Accuracy on Training and Dev Set: ~0.29
---
 requirements.txt |  2 ++
 translate.py     | 35 +++++++++++++++++++++++++++++++++++
 2 files changed, 37 insertions(+)
 create mode 100644 translate.py

diff --git a/requirements.txt b/requirements.txt
index 0838eaf..de25e18 100644
--- a/requirements.txt
+++ b/requirements.txt
@@ -2,3 +2,5 @@ tqdm
 records
 babel
 tabulate
+
+jsonlines
diff --git a/translate.py b/translate.py
new file mode 100644
index 0000000..b065cbc
--- /dev/null
+++ b/translate.py
@@ -0,0 +1,35 @@
+import jsonlines
+
+TABLES = "data/dev.tables.jsonl"
+QUERIES = "data/dev.jsonl"
+PREDICTIONS = "test/my.pred.dev.jsonl"
+
+tables = {}
+
+# Read tables and data
+with jsonlines.open(TABLES) as input_tables:
+    for table in input_tables:
+        tables[table["id"]] = table
+
+# Open queries and output file
+with jsonlines.open(QUERIES) as input_queries, jsonlines.open(PREDICTIONS, mode='w') as predictions_file:
+    for query in input_queries:
+        question = query["question"].lower()

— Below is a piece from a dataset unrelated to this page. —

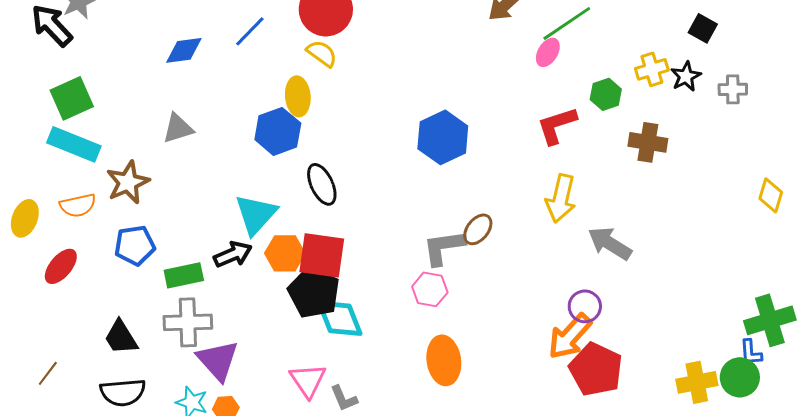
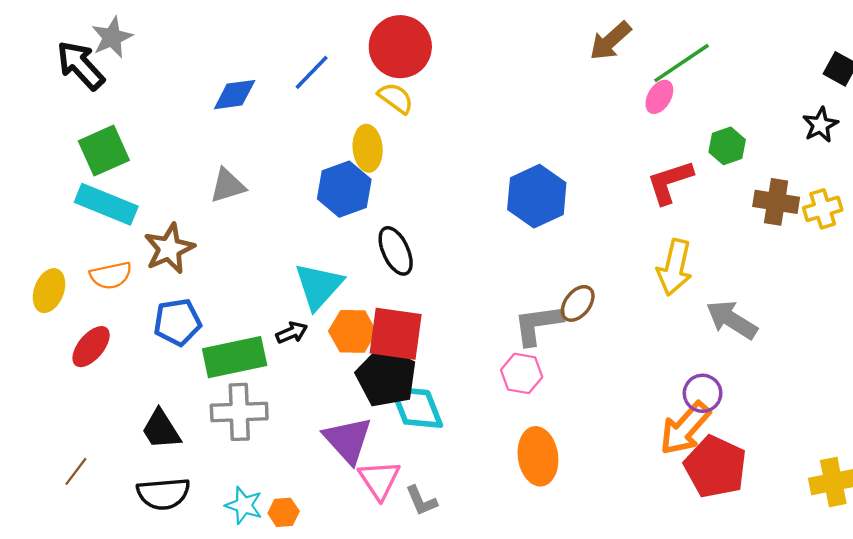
yellow cross: (652, 69) -> (823, 209), moved
black arrow: (233, 254) -> (292, 333), size x0.7
green rectangle: (184, 275) -> (235, 357), size x1.4
purple triangle: (218, 360) -> (348, 440), moved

+        table = tables[query["table_id"]]
+
+        # Determine selection
+        sel = -1
+        for i, field in enumerate(table["header"]):
+            if field.lower() in question:
+                sel = i
+
+        # Determine conditions
+        conds = []
+        for row in table["rows"]:
+            for i, cell in enumerate(row):
+                if isinstance(cell, str):
+                    if cell.lower() in question:
+                        conds.append([i, 0, cell])
+
+        prediction = {"query": {"sel": sel, "conds": conds, "agg": 0}, "error": ""}
+        predictions_file.write(prediction)